# Exercise brief
Each entry needs to be repeated exactly, with nothing added or removed.

[Data extracted from a collection]

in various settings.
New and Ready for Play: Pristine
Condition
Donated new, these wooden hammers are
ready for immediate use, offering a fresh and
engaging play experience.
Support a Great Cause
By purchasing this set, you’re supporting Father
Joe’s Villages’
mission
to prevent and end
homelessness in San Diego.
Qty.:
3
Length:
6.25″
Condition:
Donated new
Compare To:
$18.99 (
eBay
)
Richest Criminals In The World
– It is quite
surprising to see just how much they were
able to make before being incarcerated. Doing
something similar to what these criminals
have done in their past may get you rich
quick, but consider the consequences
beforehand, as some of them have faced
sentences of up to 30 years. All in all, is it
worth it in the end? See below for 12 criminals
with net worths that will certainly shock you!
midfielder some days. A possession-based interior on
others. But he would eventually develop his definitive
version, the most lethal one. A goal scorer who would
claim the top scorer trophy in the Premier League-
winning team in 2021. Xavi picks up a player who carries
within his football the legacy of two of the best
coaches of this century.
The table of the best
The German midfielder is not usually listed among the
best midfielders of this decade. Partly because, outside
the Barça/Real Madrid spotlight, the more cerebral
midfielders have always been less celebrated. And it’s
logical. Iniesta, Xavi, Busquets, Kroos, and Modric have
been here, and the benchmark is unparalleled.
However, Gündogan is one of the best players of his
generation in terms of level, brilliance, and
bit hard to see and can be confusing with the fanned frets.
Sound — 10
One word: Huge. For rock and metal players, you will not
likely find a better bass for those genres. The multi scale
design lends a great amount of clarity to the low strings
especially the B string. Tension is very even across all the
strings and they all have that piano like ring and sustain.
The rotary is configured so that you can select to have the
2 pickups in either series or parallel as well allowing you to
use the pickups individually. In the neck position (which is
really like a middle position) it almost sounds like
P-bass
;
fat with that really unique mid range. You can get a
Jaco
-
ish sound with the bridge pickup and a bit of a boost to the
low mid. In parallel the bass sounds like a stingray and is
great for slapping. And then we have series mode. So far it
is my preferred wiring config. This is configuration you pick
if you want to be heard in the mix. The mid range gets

# Written solution
in various settings.
New and Ready for Play: Pristine
Condition
Donated new, these wooden hammers are
ready for immediate use, offering a fresh and
engaging play experience.
Support a Great Cause
By purchasing this set, you’re supporting Father
Joe’s Villages’
mission
to prevent and end
homelessness in San Diego.
Qty.:
3
Length:
6.25″
Condition:
Donated new
Compare To:
$18.99 (
eBay
)
Richest Criminals In The World
– It is quite
surprising to see just how much they were
able to make before being incarcerated. Doing
something similar to what these criminals
have done in their past may get you rich
quick, but consider the consequences
beforehand, as some of them have faced
sentences of up to 30 years. All in all, is it
worth it in the end? See below for 12 criminals
with net worths that will certainly shock you!
midfielder some days. A possession-based interior on
others. But he would eventually develop his definitive
version, the most lethal one. A goal scorer who would
claim the top scorer trophy in the Premier League-
winning team in 2021. Xavi picks up a player who carries
within his football the legacy of two of the best
coaches of this century.
The table of the best
The German midfielder is not usually listed among the
best midfielders of this decade. Partly because, outside
the Barça/Real Madrid spotlight, the more cerebral
midfielders have always been less celebrated. And it’s
logical. Iniesta, Xavi, Busquets, Kroos, and Modric have
been here, and the benchmark is unparalleled.
However, Gündogan is one of the best players of his
generation in terms of level, brilliance, and
bit hard to see and can be confusing with the fanned frets.
Sound — 10
One word: Huge. For rock and metal players, you will not
likely find a better bass for those genres. The multi scale
design lends a great amount of clarity to the low strings
especially the B string. Tension is very even across all the
strings and they all have that piano like ring and sustain.
The rotary is configured so that you can select to have the
2 pickups in either series or parallel as well allowing you to
use the pickups individually. In the neck position (which is
really like a middle position) it almost sounds like
P-bass
;
fat with that really unique mid range. You can get a
Jaco
-
ish sound with the bridge pickup and a bit of a boost to the
low mid. In parallel the bass sounds like a stingray and is
great for slapping. And then we have series mode. So far it
is my preferred wiring config. This is configuration you pick
if you want to be heard in the mix. The mid range gets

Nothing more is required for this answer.